THE successful conclusion of the first performance review of the IMF’s extended $7bn funding programme for the first half of the fiscal year is a positive development for the cash-strapped economy.
The end-of-mission statement acknowledges that “programme implementation has been strong, and the discussions have made considerable progress in several areas”, including fiscal consolidation for durable reduction in public debt, tight monetary policy to keep inflation in check, energy sector reforms, the structural reform agenda to accelerate growth, social protection, and health and education spending.
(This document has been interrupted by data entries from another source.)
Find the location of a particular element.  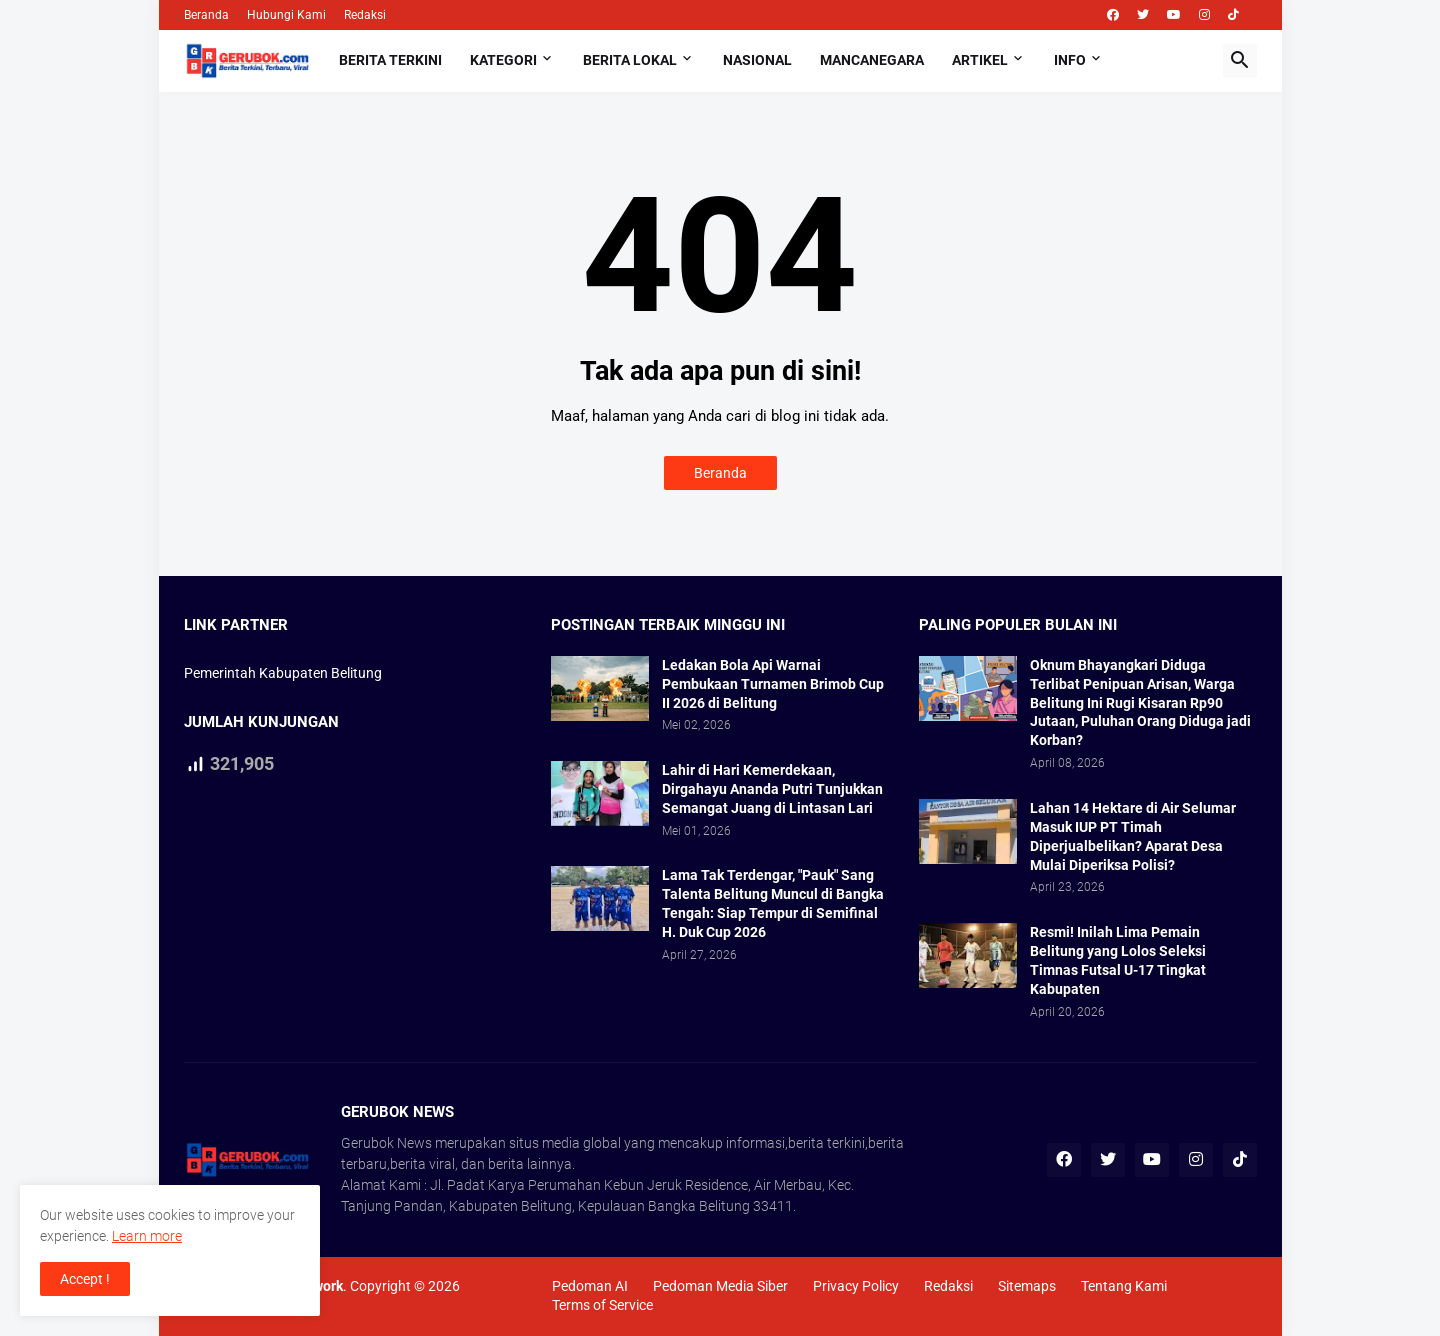

Tentang Kami is located at coordinates (1124, 1286).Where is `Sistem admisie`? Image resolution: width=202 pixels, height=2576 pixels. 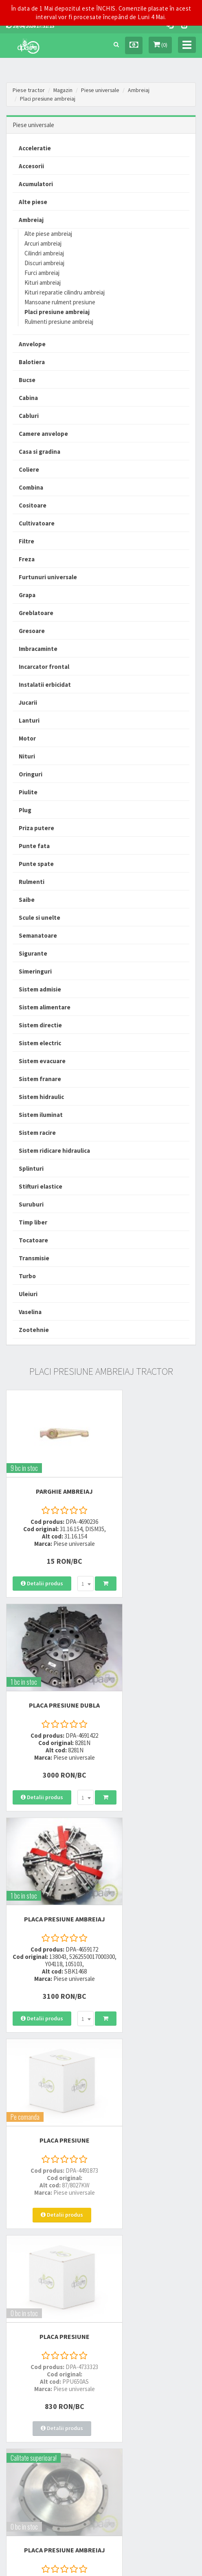
Sistem admisie is located at coordinates (40, 989).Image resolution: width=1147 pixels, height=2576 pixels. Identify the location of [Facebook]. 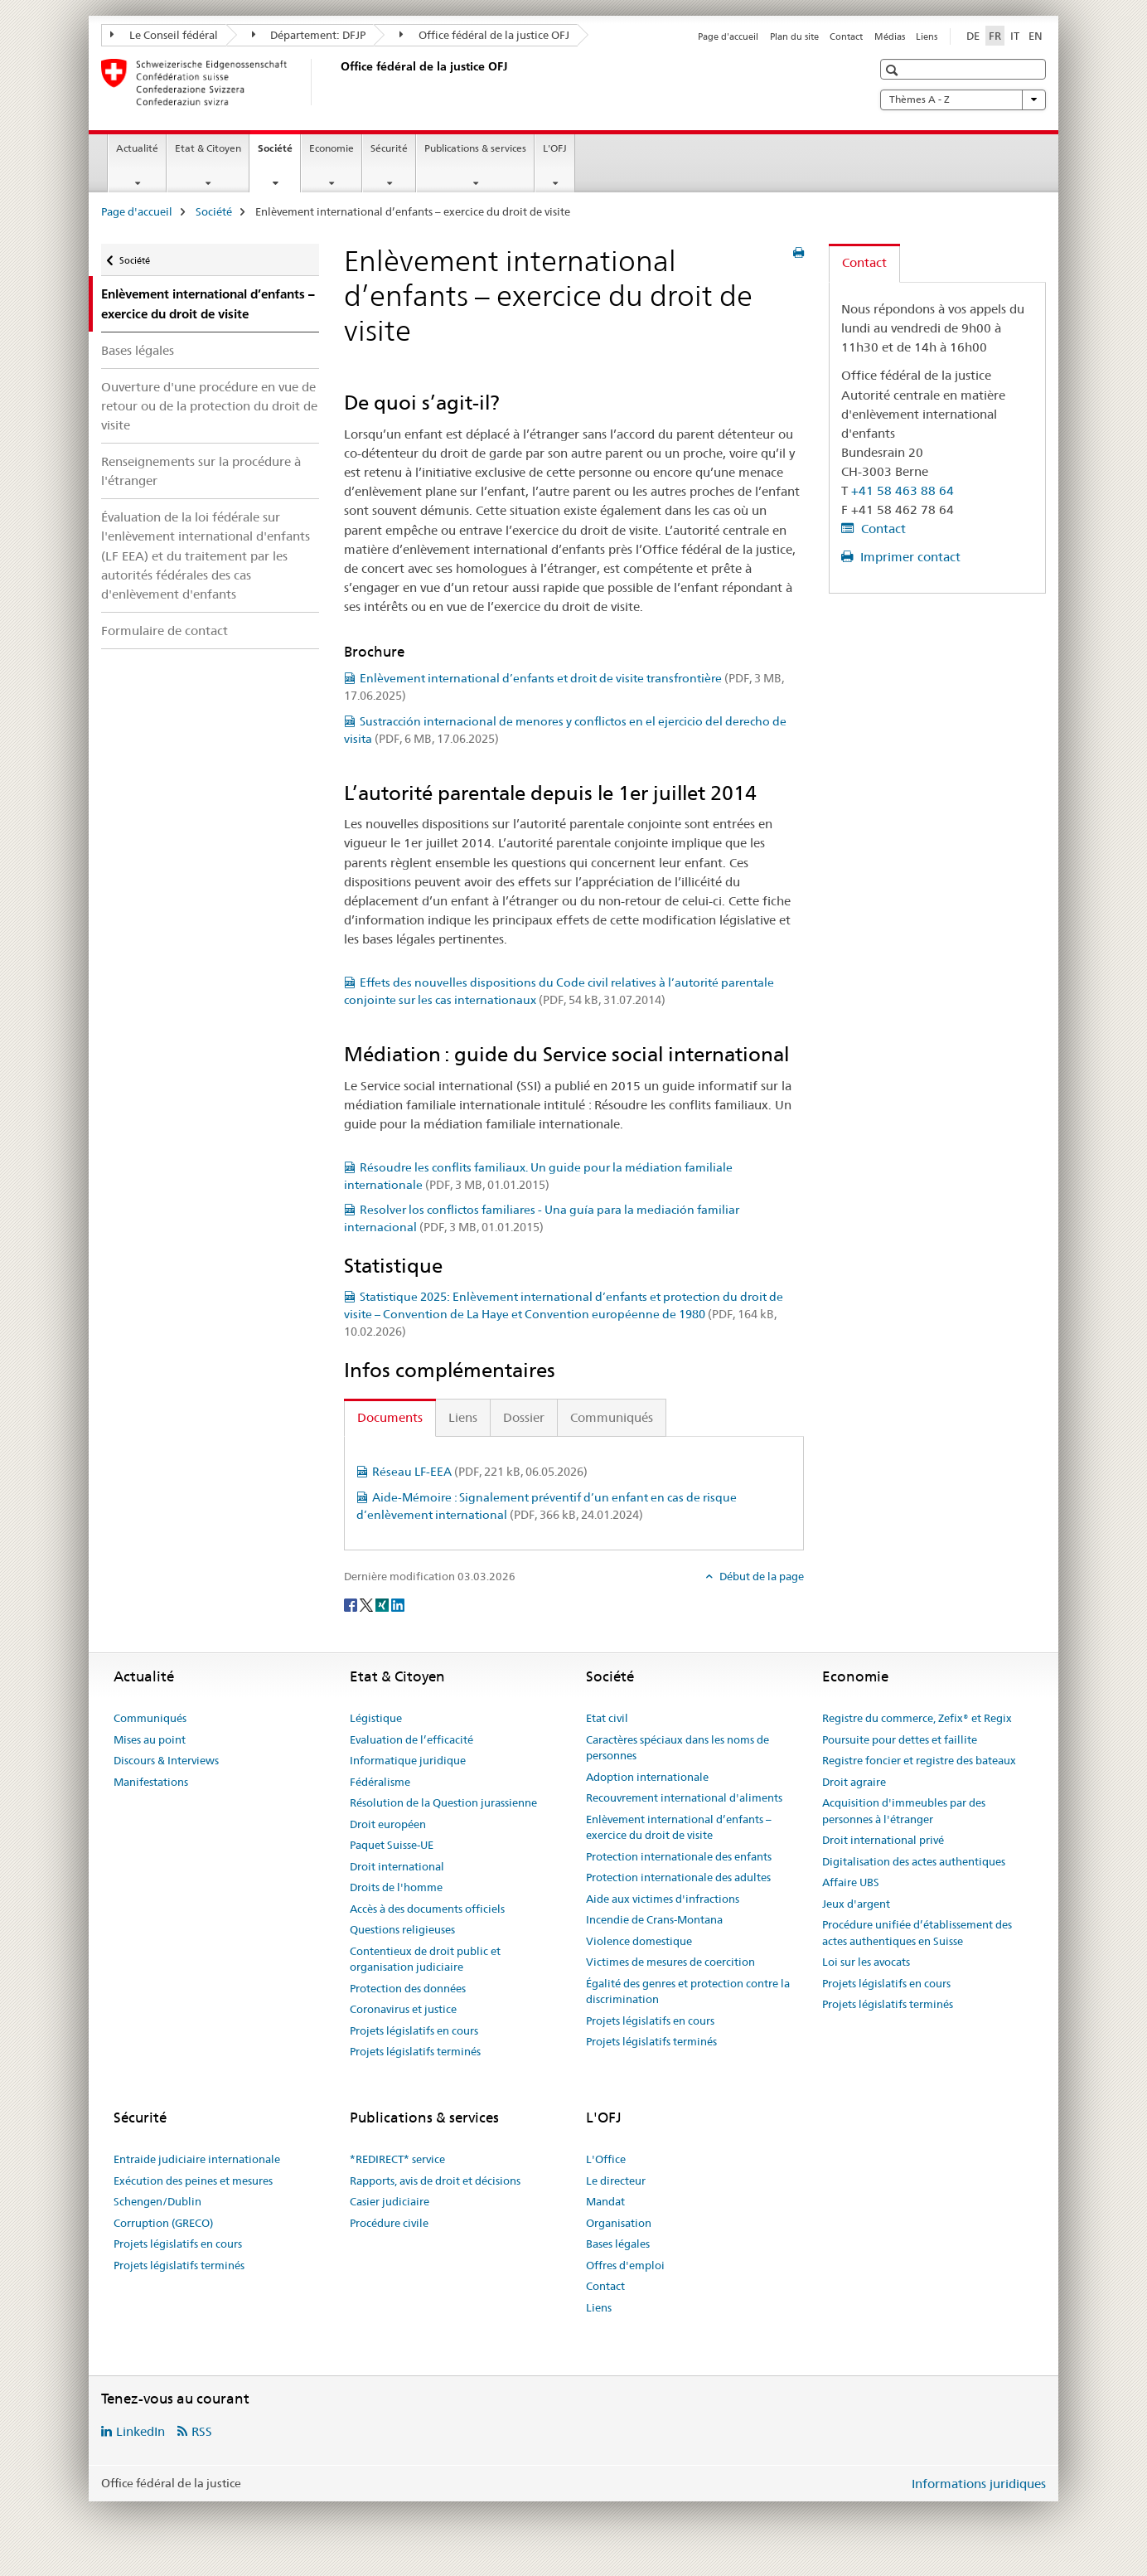
(352, 1603).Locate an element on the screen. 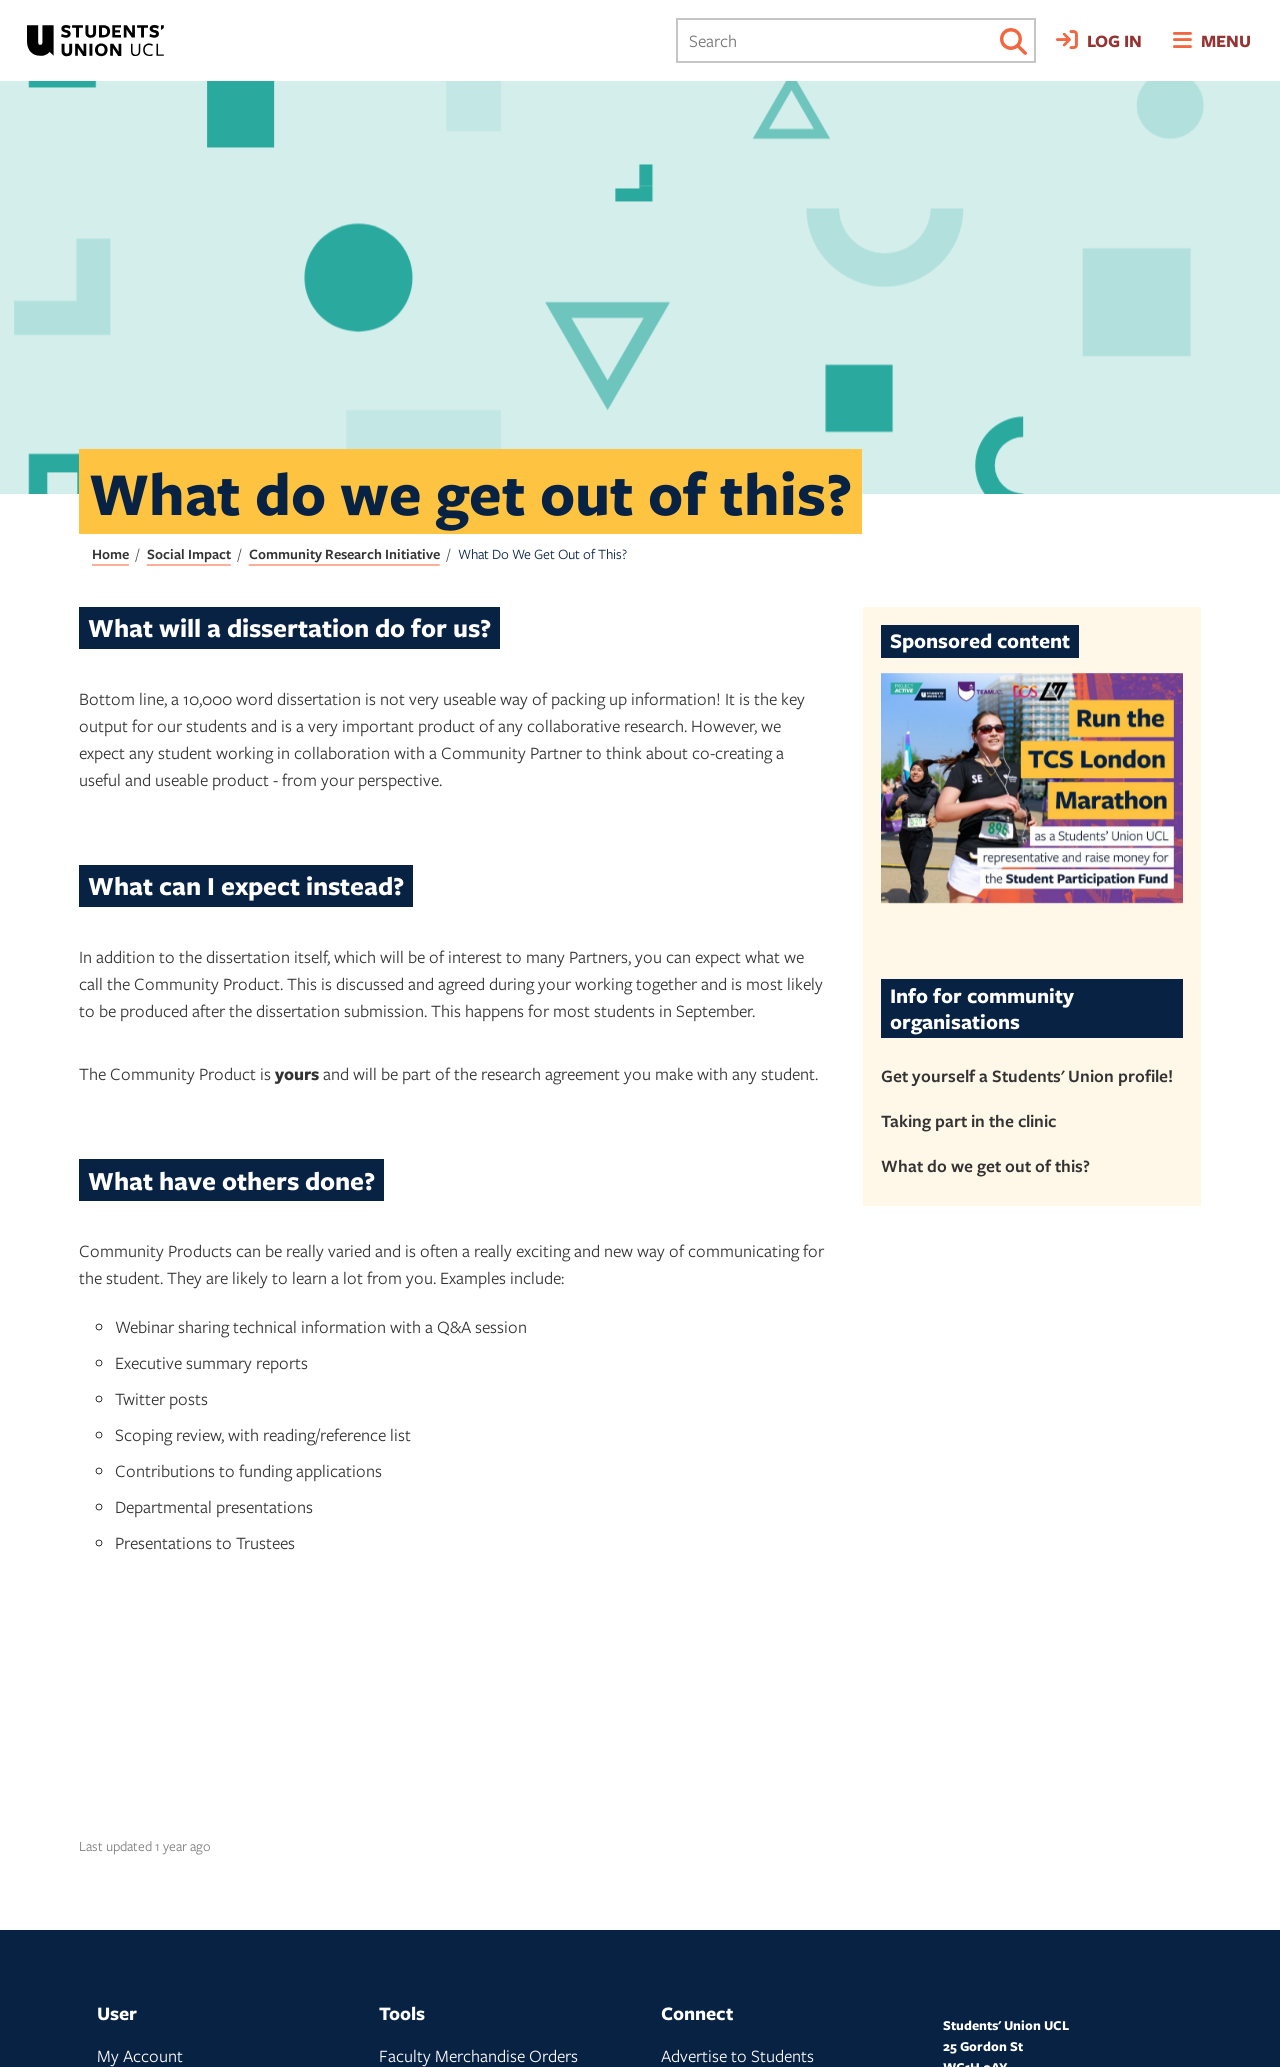 The width and height of the screenshot is (1280, 2067). Log in is located at coordinates (1114, 40).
That the IMF and authorities here have “made significant progress towards reaching a staff-level agreement on the first review” underlines that the talks did not encounter any major impediment — a rare occasion in recent years where the lender has refrained from imposing stricter conditions after scrutiny of its programmes in spite of delays in the execution of certain goals and failure to meet benchmark targets.
However, this is where the story of the first review ends and future challenges begins. For now, the IMF has apparently ignored some delays and slippages. Whether it will continue to provide similar waivers on unmet goals over the remaining life of the bailout or start tightening the screws will be known once the Memorandum of Economic and Fiscal Policies is released by the lender and talks over the next budget conclude.
More worrisome is the increasing impatience with slow economic growth, as real estate tycoons scramble to persuade the prime minister to push faster growth by granting yet another tax amnesty and other concessions to the housing sector. The same group, which had convinced Imran Khan’s government to allow a tax amnesty and lucrative incentives for the construction industry, is now active, and trying to coax Shehbaz Sharif to grant it something similar. Stepping into this trap would be suicidal, both economically and politically.
Ordinary people have paid a heavy price because of such experiments and do not have any strength to repeat them. The government would be doing them and itself a favour by focusing solely on restructuring the economy, preparing it for durable growth by attracting foreign private investments to boost productivity and exports rather than embarking on wasteful misadventures.
So far the government is delaying any decisions on such proposals. But for how long? Facing a formidable political challenge from the PTI in its stronghold of Punjab, it will increasingly come under pressure from ‘pro-growth’ lobbies within its own ranks and from outside in the coming months. Any unseen inflows from the Gulf could make it jettison the reforms agenda and pursue consumption-based growth. That would be nothing short of a disaster for the country and its people.